If you use an indoor dipole or folded dipole for FM reception, you can increase signal strength in a favored direction, reduce it in the opposite direction, and decrease forward multipath reflections by simply tilting the antenna. The improvement is small but free.
A tilted dipole and its electromagnetic image below ground form an elliptically polarized antenna array. The orthogonal image and its propagation delay create the elliptical response. The dipole captures orthogonal power in a circularly polarized signal that a horizontal or vertical antenna ignores. To benefit, desired stations must be in the same general direction, signals must be circularly polarized and match the circularity sense of the antenna, ground quality must not be extremely poor or extremely good, and the antenna must not be too high.
Most stations seem to use right-circular polarization. To enhance reception, orient a horizontal dipole broadside to the desired station. Then looking through the dipole toward the station, lower the right end until the angle is roughly 45°. For left-circular signals, lower the left end.

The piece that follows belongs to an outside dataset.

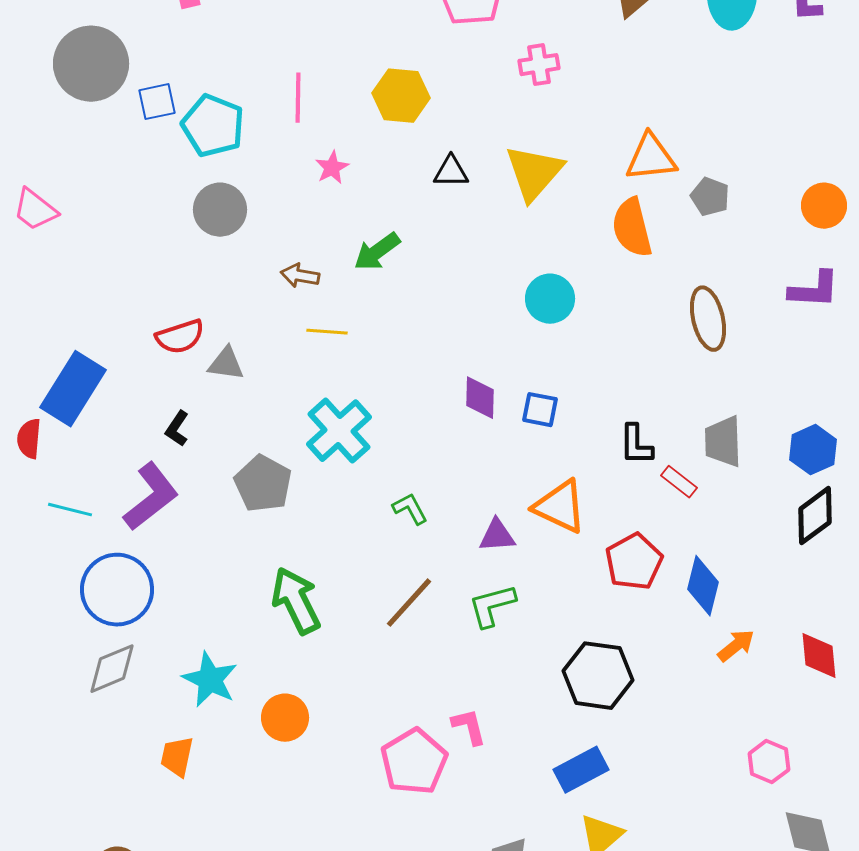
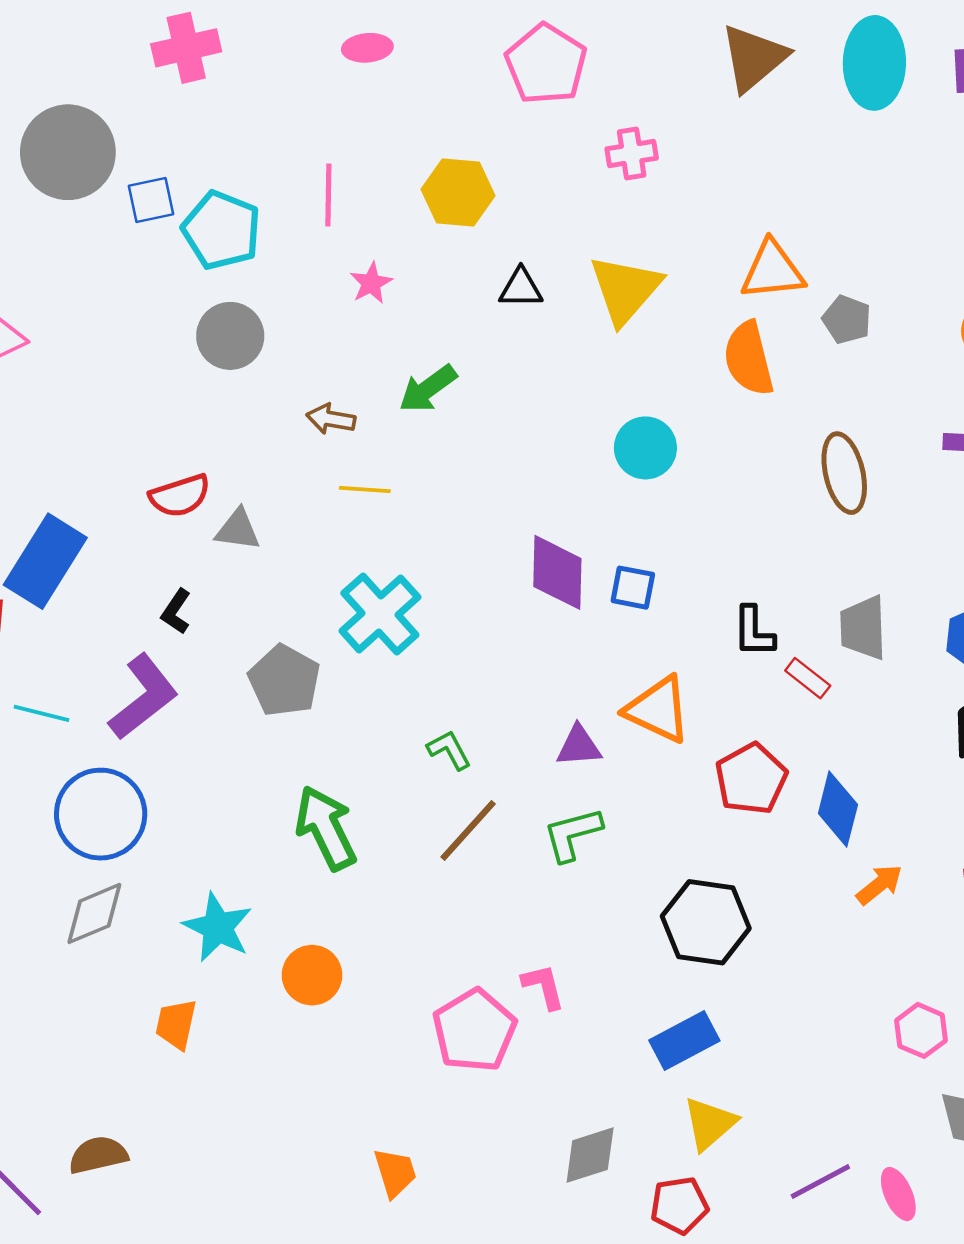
purple diamond: (480, 398) -> (557, 572), size x1.4
green L-shape: (410, 509) -> (449, 750), moved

The yellow curve is for a dipole tilted 41°. The red curve is for a horizontal or vertical dipole. The highest point of each antenna is 9′ above ground. The response to orthogonal multipath reflections is the yellow curve mirror-imaged about the 90°–270° line. These are NEC-2 results for pastoral land using Sommerfeld-Norton ground.
Ground Perm Cond Tilt Gain/H Gain/V mS/m deg dB dB Open ocean 75 4500 77 10.9 0.2 Freshwater lake 80 15 61 4.9 0.9 Marsh, unflooded rice paddy 22 190 45 2.0 2.4 Rich agricultural land 15 100 41 1.3 2.9 Pastoral land, medium hills, forest 11 25 41 0.9 2.3 Mountains; rocky, steep hills 7 5 41 0.5 2.0 Flat desert, cities 3 .65 36 0.2 1.7
The table shows tilted dipole gain over horizontal and vertical dipoles. Tilt is the angle that maximizes the signal. The peak height of each antenna is 9′. The tilt advantage decreases as height increases. Modeled is a 98 MHz circularly polarized signal arriving at a 1° elevation angle. The ground type hundreds of feet away where reflection occurs is what matters, not that under the antenna. The model assumes flat earth with no obstructions.
I extracted the ground constants above with straightedges from published curves. Small values were very difficult to read. The values here should be somewhat more accurate.
Coupling to nearby conductors, indoor reflections, terrain irregularity, and imperfect transmit antenna circularity can make it worthwhile to experiment with the tilt angle. Place one end of the dipole as high as you can and adjust the height of the other end for the strongest signal from the station you're having the most trouble receiving. Use an analog signal-strength meter to reveal small changes in level. Position the antenna away from anything conductive. Keep the feedline perpendicular to the dipole for as great a distance as possible.
About 9% of U.S. FM broadcast signals today are vertically polarized. Tilting a horizontal dipole will greatly increase their strength. 4% are horizontally polarized. Tilting the dipole will weaken these signals.
The gain figures apply to any linearly polarized antenna including a Yagi.